Input material

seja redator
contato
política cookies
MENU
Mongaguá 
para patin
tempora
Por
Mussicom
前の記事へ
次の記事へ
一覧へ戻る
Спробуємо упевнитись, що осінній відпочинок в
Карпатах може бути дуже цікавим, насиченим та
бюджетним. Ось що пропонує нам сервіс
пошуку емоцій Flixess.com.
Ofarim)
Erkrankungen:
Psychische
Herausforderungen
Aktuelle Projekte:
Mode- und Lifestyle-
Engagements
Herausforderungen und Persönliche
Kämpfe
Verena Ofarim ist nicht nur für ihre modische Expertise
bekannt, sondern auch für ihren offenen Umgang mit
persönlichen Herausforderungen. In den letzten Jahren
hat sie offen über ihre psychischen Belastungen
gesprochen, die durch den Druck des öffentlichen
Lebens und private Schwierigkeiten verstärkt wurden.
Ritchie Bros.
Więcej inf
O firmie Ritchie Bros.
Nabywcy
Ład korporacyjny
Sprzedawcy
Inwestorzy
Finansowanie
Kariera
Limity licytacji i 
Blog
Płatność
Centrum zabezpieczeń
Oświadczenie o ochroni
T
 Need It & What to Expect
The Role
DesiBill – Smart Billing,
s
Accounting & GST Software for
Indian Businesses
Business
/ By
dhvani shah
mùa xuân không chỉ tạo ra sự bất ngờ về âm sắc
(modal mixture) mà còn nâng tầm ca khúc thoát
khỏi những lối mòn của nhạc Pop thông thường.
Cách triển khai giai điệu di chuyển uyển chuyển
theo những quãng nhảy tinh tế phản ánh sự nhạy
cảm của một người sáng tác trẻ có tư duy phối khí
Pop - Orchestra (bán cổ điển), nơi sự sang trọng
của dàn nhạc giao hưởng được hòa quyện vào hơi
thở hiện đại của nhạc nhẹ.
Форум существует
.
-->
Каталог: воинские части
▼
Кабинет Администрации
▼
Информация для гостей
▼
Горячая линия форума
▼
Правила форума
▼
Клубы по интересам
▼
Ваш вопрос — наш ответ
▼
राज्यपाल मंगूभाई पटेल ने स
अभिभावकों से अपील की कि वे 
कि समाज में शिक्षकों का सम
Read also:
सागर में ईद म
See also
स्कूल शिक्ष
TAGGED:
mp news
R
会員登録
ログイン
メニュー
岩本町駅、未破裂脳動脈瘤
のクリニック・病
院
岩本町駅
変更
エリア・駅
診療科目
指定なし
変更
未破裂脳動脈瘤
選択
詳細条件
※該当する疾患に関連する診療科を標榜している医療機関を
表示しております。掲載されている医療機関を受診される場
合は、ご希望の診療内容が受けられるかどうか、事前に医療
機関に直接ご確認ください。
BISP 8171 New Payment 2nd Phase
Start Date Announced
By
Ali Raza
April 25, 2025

Your instructions
Every record above needs to be given again exactly.

Response below
seja redator
contato
política cookies
MENU
Mongaguá 
para patin
tempora
Por
Mussicom
前の記事へ
次の記事へ
一覧へ戻る
Спробуємо упевнитись, що осінній відпочинок в
Карпатах може бути дуже цікавим, насиченим та
бюджетним. Ось що пропонує нам сервіс
пошуку емоцій Flixess.com.
Ofarim)
Erkrankungen:
Psychische
Herausforderungen
Aktuelle Projekte:
Mode- und Lifestyle-
Engagements
Herausforderungen und Persönliche
Kämpfe
Verena Ofarim ist nicht nur für ihre modische Expertise
bekannt, sondern auch für ihren offenen Umgang mit
persönlichen Herausforderungen. In den letzten Jahren
hat sie offen über ihre psychischen Belastungen
gesprochen, die durch den Druck des öffentlichen
Lebens und private Schwierigkeiten verstärkt wurden.
Ritchie Bros.
Więcej inf
O firmie Ritchie Bros.
Nabywcy
Ład korporacyjny
Sprzedawcy
Inwestorzy
Finansowanie
Kariera
Limity licytacji i 
Blog
Płatność
Centrum zabezpieczeń
Oświadczenie o ochroni
T
 Need It & What to Expect
The Role
DesiBill – Smart Billing,
s
Accounting & GST Software for
Indian Businesses
Business
/ By
dhvani shah
mùa xuân không chỉ tạo ra sự bất ngờ về âm sắc
(modal mixture) mà còn nâng tầm ca khúc thoát
khỏi những lối mòn của nhạc Pop thông thường.
Cách triển khai giai điệu di chuyển uyển chuyển
theo những quãng nhảy tinh tế phản ánh sự nhạy
cảm của một người sáng tác trẻ có tư duy phối khí
Pop - Orchestra (bán cổ điển), nơi sự sang trọng
của dàn nhạc giao hưởng được hòa quyện vào hơi
thở hiện đại của nhạc nhẹ.
Форум существует
.
-->
Каталог: воинские части
▼
Кабинет Администрации
▼
Информация для гостей
▼
Горячая линия форума
▼
Правила форума
▼
Клубы по интересам
▼
Ваш вопрос — наш ответ
▼
राज्यपाल मंगूभाई पटेल ने स
अभिभावकों से अपील की कि वे 
कि समाज में शिक्षकों का सम
Read also:
सागर में ईद म
See also
स्कूल शिक्ष
TAGGED:
mp news
R
会員登録
ログイン
メニュー
岩本町駅、未破裂脳動脈瘤
のクリニック・病
院
岩本町駅
変更
エリア・駅
診療科目
指定なし
変更
未破裂脳動脈瘤
選択
詳細条件
※該当する疾患に関連する診療科を標榜している医療機関を
表示しております。掲載されている医療機関を受診される場
合は、ご希望の診療内容が受けられるかどうか、事前に医療
機関に直接ご確認ください。
BISP 8171 New Payment 2nd Phase
Start Date Announced
By
Ali Raza
April 25, 2025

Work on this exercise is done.